Athens, Ga. – A team of scientists in the University of Georgia’s Center for Family Research has received two grants from the National Institutes of Health providing more than $7 million to lay the foundation for prevention programs designed to improve the health and well-being of young rural African Americans in Georgia.

Young African Americans in the rural South are more likely to experience greater burdens of disease and poorer health outcomes compared to other populations in the U.S., and researchers hope that careful analysis of the unique problems these youth face will lead to new family and community-based solutions.

“The grants support two very different projects, but they have a common goal,” said Gene Brody, founder and co-director of the UGA Center for Family Research. “The science that will come out of both projects will be important in terms of understanding health disparities and developing new strategies to improve the quality of life for African Americans.”

One grant supports ongoing work in the Strong African American Families Healthy Adult Project, or SHAPE, which has followed 493 African American youths since they were 11 years old. The SHAPE project will continue to work with the young people and their families as they enter early adulthood.

The extraordinary scope of the SHAPE project is rooted in the idea that many of the most dangerous chronic diseases are caused in part by stress. Higher stress levels create inflammation in the body, which is linked to the development of coronary heart disease, hypertension, cancer and Type 2 diabetes.

“At the end of this project in 2019, the youths in these families will be 30 years old,” Brody said. “You could say that we’ve grown up together.”

Researchers regularly analyze blood and urine samples from SHAPE participants to determine levels of inflammation-related stress. What they’ve found is that high levels of inflammation can be reduced when youths develop strong relationships with family and community members.

“We find time and time again that strong emotional support in the immediate family, extended family and the community can prevent stress from creating these biological changes that give rise to chronic diseases,” Brody said. “Social relationships are pretty darned powerful when it comes to health.”

Over the next five years, the SHAPE project will continue to work with participants as they face new stresses caused by entering the job market and striking out on their own.

The second grant provides renewed funding for The Center for Translational Prevention Science, or CTAPS. Much like the SHAPE program, CTAPS researchers work to better understand the negative effects of stress on the lives of African American youth, but with a particular focus on risks of drug use and HIV infection.

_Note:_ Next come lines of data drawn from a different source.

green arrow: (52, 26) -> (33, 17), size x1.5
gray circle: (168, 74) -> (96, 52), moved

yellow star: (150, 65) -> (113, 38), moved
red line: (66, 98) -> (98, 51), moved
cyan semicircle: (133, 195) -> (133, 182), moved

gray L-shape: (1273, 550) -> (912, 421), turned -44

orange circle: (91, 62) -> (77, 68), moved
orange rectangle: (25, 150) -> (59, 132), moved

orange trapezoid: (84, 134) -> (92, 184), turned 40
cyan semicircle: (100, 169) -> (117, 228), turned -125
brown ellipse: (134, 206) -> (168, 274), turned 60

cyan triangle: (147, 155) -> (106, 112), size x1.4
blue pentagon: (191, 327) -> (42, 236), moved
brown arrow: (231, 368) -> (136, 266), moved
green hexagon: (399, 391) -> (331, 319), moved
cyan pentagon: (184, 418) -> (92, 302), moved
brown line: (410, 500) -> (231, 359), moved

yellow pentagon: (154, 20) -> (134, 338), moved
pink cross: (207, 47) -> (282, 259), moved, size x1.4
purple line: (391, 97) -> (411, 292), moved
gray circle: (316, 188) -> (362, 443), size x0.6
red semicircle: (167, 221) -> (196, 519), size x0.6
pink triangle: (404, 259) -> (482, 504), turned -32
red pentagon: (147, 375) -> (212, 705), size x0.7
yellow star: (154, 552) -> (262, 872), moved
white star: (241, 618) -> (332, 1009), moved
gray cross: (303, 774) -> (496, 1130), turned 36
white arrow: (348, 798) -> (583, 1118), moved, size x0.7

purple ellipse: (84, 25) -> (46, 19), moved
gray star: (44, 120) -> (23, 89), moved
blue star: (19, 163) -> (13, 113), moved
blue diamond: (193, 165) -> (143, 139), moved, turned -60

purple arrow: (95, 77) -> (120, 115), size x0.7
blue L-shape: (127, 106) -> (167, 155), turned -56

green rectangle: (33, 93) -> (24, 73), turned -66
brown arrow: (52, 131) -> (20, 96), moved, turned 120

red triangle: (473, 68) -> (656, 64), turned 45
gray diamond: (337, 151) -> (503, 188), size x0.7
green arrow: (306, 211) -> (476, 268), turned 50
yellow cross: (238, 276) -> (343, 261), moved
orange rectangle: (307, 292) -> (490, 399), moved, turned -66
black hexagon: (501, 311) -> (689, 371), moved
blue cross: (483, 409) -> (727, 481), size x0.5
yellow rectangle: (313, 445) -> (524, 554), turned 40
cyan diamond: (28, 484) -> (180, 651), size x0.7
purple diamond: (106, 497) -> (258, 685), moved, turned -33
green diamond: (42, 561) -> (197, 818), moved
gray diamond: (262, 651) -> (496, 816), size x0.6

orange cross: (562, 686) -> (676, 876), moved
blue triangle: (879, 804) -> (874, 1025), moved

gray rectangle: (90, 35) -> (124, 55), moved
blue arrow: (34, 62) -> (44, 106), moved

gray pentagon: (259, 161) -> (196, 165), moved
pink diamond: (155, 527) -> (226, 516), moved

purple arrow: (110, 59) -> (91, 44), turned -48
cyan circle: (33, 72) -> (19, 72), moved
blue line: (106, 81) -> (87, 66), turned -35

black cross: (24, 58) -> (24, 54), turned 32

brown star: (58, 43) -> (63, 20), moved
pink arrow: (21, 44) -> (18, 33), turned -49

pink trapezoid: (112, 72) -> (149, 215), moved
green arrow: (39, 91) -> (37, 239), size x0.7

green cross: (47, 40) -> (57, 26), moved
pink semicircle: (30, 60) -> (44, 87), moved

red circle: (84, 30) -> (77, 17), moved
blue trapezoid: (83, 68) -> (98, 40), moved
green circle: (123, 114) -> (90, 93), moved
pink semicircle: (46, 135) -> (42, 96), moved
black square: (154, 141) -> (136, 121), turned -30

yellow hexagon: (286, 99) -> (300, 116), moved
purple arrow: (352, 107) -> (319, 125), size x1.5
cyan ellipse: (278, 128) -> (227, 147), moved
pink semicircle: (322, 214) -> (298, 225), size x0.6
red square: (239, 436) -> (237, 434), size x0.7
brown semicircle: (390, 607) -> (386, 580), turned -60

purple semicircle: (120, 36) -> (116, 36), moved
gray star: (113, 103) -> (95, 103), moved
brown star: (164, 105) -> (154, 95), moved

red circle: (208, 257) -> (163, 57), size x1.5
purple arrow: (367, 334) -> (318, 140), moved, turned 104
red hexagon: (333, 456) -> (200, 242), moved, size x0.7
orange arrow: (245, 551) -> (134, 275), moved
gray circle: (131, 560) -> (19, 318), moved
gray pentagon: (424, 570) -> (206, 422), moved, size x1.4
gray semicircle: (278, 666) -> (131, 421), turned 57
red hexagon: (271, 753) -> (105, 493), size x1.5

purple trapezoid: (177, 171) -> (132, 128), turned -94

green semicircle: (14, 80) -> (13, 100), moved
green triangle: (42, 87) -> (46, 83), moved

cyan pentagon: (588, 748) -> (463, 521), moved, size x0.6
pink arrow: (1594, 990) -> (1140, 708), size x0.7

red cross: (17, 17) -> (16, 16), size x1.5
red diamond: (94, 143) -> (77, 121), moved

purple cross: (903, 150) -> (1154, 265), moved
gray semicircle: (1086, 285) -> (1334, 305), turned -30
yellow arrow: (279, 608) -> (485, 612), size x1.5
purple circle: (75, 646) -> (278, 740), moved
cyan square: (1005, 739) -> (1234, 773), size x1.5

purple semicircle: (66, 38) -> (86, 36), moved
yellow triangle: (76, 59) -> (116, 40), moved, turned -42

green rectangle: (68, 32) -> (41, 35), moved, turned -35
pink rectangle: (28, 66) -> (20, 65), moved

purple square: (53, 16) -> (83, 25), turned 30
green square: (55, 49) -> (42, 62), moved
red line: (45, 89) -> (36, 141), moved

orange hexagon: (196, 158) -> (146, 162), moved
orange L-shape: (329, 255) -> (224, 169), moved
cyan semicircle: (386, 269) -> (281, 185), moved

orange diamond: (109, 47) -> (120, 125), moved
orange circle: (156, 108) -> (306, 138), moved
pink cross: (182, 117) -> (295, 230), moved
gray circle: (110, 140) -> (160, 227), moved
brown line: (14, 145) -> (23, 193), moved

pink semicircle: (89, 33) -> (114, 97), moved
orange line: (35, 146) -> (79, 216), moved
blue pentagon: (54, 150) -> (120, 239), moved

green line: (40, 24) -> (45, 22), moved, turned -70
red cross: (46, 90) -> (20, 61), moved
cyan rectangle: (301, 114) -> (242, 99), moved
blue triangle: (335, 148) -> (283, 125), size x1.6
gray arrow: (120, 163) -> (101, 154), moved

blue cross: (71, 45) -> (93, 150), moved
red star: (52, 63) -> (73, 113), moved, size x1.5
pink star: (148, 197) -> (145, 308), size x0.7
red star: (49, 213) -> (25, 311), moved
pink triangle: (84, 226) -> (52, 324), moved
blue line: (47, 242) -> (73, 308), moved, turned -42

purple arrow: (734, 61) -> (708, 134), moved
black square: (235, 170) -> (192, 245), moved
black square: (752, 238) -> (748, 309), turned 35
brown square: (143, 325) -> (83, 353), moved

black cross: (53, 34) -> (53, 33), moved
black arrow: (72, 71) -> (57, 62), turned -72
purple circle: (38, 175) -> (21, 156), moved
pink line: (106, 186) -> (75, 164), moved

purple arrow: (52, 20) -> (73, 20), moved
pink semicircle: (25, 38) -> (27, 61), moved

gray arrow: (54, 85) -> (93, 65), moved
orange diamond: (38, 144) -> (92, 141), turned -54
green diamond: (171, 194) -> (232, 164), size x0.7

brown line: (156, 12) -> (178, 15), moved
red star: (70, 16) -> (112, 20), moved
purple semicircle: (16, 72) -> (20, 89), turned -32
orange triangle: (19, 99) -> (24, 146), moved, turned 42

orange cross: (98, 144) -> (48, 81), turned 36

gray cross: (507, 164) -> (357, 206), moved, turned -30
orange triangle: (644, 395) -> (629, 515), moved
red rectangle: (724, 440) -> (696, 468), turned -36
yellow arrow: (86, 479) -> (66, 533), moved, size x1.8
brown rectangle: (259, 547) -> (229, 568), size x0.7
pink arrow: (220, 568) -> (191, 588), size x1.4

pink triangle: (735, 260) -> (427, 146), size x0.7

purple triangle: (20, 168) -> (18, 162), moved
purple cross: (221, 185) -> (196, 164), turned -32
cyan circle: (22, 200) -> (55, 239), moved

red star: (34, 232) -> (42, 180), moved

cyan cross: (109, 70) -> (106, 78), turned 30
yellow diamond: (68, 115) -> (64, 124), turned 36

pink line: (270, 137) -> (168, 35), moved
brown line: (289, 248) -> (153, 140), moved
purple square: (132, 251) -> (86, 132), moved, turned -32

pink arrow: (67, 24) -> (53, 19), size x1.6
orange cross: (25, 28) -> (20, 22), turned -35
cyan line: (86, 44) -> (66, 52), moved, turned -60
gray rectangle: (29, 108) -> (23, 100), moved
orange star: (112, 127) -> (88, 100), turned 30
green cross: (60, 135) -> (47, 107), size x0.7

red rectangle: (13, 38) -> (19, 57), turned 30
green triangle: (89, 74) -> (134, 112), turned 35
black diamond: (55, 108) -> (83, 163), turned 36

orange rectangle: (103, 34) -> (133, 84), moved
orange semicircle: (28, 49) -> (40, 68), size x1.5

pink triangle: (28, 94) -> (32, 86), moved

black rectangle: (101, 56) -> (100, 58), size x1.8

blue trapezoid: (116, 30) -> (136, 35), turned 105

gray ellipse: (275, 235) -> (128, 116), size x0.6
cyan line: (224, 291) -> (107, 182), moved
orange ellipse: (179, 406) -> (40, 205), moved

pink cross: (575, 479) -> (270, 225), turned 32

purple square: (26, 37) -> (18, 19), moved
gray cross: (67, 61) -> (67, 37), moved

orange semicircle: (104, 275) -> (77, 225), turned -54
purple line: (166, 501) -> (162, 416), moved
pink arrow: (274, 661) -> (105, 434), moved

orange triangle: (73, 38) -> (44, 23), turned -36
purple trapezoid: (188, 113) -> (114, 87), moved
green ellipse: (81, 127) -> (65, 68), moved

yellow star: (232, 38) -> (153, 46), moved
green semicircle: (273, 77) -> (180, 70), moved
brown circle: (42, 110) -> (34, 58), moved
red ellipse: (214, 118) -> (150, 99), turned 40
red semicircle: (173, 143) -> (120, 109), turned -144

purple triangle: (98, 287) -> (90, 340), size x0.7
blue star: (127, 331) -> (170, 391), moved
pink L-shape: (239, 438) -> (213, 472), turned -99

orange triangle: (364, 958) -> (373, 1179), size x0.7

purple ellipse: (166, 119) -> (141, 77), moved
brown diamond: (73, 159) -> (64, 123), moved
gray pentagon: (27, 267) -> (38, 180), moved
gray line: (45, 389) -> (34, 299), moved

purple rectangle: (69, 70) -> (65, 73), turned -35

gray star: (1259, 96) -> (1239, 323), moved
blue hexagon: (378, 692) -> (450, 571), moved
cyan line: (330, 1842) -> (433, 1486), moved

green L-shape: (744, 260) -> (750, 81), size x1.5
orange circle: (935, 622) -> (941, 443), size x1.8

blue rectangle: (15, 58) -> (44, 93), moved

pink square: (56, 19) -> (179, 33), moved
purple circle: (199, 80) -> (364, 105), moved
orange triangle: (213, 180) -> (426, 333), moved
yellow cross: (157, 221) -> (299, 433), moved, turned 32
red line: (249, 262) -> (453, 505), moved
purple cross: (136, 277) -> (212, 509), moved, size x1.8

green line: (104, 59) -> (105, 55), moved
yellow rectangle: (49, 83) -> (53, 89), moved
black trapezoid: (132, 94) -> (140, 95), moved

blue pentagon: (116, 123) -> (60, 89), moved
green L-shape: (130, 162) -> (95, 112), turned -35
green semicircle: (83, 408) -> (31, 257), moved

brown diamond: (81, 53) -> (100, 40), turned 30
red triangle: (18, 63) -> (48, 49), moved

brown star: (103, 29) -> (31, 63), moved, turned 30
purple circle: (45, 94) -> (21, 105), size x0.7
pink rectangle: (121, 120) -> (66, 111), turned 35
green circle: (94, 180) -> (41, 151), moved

“Chronic stress not only affects inflammatory pathways, it also affects important neurocognitive systems that may influence the development of drug abuse problems or risky sexual behaviors,” Brody said.

The CTAPS program will sponsor new research on the relationships between stress and behavior to develop preventive interventions for youth in general and rural African Americans in particular.

These long-running projects involve partners and participants across the nation, who have given their time and energy to improving the lives of others, Brody said.

“The success of these programs is a testament to the superb relationships that my colleagues at the Center for Family Research have formed with families and the families’ trust in what we do,” he said. “We have fabulous professionals on our team who make this research possible.”

The research reported in this article is supported by two grants from the National Institutes of Health under grant numbers 2P30DA027827-06 and 2R01HD030588-20A1.